Wednesday, December 7, 2011

I’ve been practicing ... I can't hit anything!

I’ve been practicing with my pistol at the range every week and I still can’t hit the center of the target. What am I doing wrong?

That can be a frustrating experience. If you can, hire an experienced instructor for an hour to work with you. You may be surprised how quickly they can identify the issue or habit, show you the correction, and have you shredding the bull’s-eye. If that isn’t an option, try starting with your target at eight feet. Relax, get a comfortable and strong stance, get your sight picture, focus on the front sight so that you don’t really see the target clearly, you see your sight covering the target. Slowly pull the trigger straight back until the gun fires. That should always be a surprise. Hold the trigger back for a fraction of a second as you are reacquiring your sight picture, then ease the trigger out just until you feel it reset, it is like a click that you can feel. Then you know your gun is ready to fire again. Try this for several shots before taking your finger off the trigger and lowering the pistol to see what you did. You will probably be surprised at how well you did. One of the most common issues for new shooters is to take their finger off the trigger between shots and to want to look up after each shot to see where it went.
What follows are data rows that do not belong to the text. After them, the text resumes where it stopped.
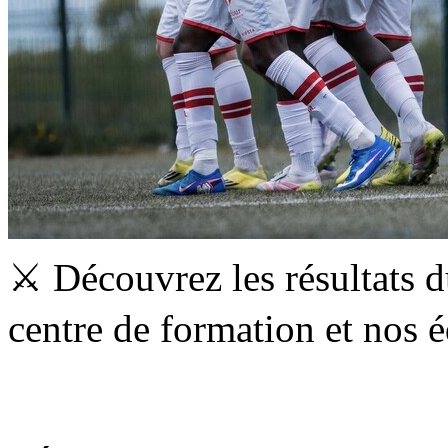
⚔️ Découvrez les résultats 
centre de formation et nos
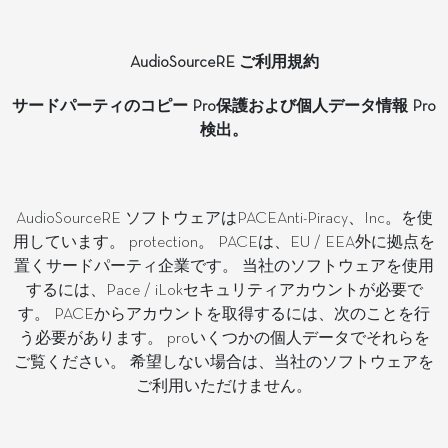
AudioSourceRE ご利用規約
サードパーティのコピー Pro保護および個人データ情報 Pro
検出。
AudioSourceRE ソフトウェアはPACEAnti-Piracy、Inc。を使
用しています。 protection。 PACEは、EU / EEA外に拠点を
置くサードパーティ企業です。 当社のソフトウェアを使用
するには、Pace / iLokセキュリティアカウントが必要で
す。 PACEからアカウントを取得するには、次のことを行
う必要があります。 proいくつかの個人データでそれらを
ご覧ください。 希望しない場合は、当社のソフトウェアを
ご利用いただけません。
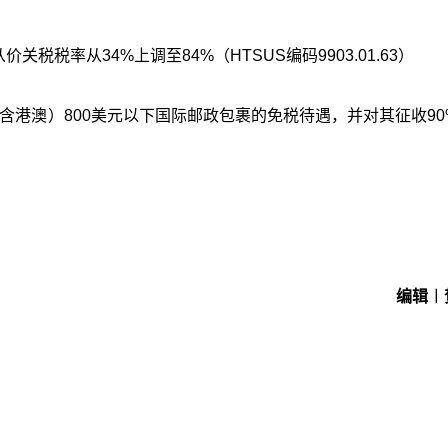
税税率从34%上调至84%（HTSUS编码9903.01.63）
（含港澳）800美元以下国际邮政包裹的免税待遇，并对其征收90
编辑︱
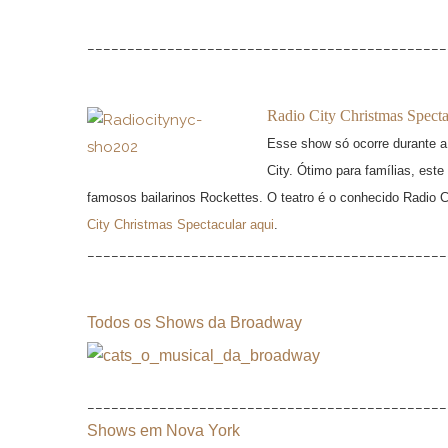
_____________________________________________
Radio City Christmas Specta
Esse show só ocorre durante 
City. Ótimo para famílias, est
famosos bailarinos Rockettes. O teatro é o conhecido Radio C
City Christmas Spectacular aqui
.
_____________________________________________
Todos os Shows da Broadway
_____________________________________________
Shows em Nova York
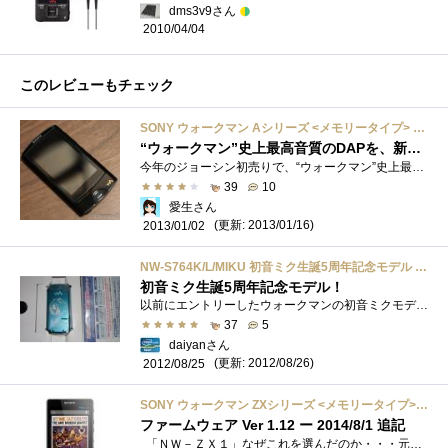
dms3v9さん
2010/04/04
このレビューもチェック
SONY ウォークマン Aシリーズ <メモリータイプ> 16GB ブラック NW-A865/B
“ウォークマン”史上最高音質のDAPを、新年初売りでGET！
今年のジョーシン初売りで、“ウォークマン”史上最高音質を謳うSONYウォークマンAシリーズ NW-A865/BをGETしてきました。SONYウォークマンAシリー�...
39
10
愛生さん
(更新: 2013/01/16)
2013/01/02
NW-S764K/L/MIKU 初音ミク生誕5周年記念モデル [8GB ブルー]
初音ミク生誕5周年記念モデル！
以前にエントリーしたウォークマンの初音ミクモデルが届きました。気になるパッケージは… orz通常版と一緒でした。ここは拘って欲しいよなぁ...
37
5
daiyanさん
(更新: 2012/08/26)
2012/08/25
SONY ウォークマン ZXシリーズ <メモリータイプ> 128GB シルバー NW-ZX1/S
ファームウェア Ver 1.12 ー 2014/8/1 追記
「ＮＷ－ＺＸ１」なぜこれを選んだのか・・・元々はこちらを愛用しており、特に音なども不満は無かった・・ハイレゾ音源を用意するために�...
Both of these can cause you to have trouble with your aim. Once you have practiced this and are getting a good grouping, ease that target out in small, maybe 4 foot increments, until you can accurately shoot at 25 feet. My teacher taught me to always start close, move out, and then back in. It helps me to feel good about what I’m shooting and the farther out you go the more you can see if there is an issue such as consistently high, low, to the left, etc. A good instructor can diagnose your target and tell you what you are doing to make that happen. Plus, you will know that if you can hit the target at 25 feet, you have much better odds at closer range.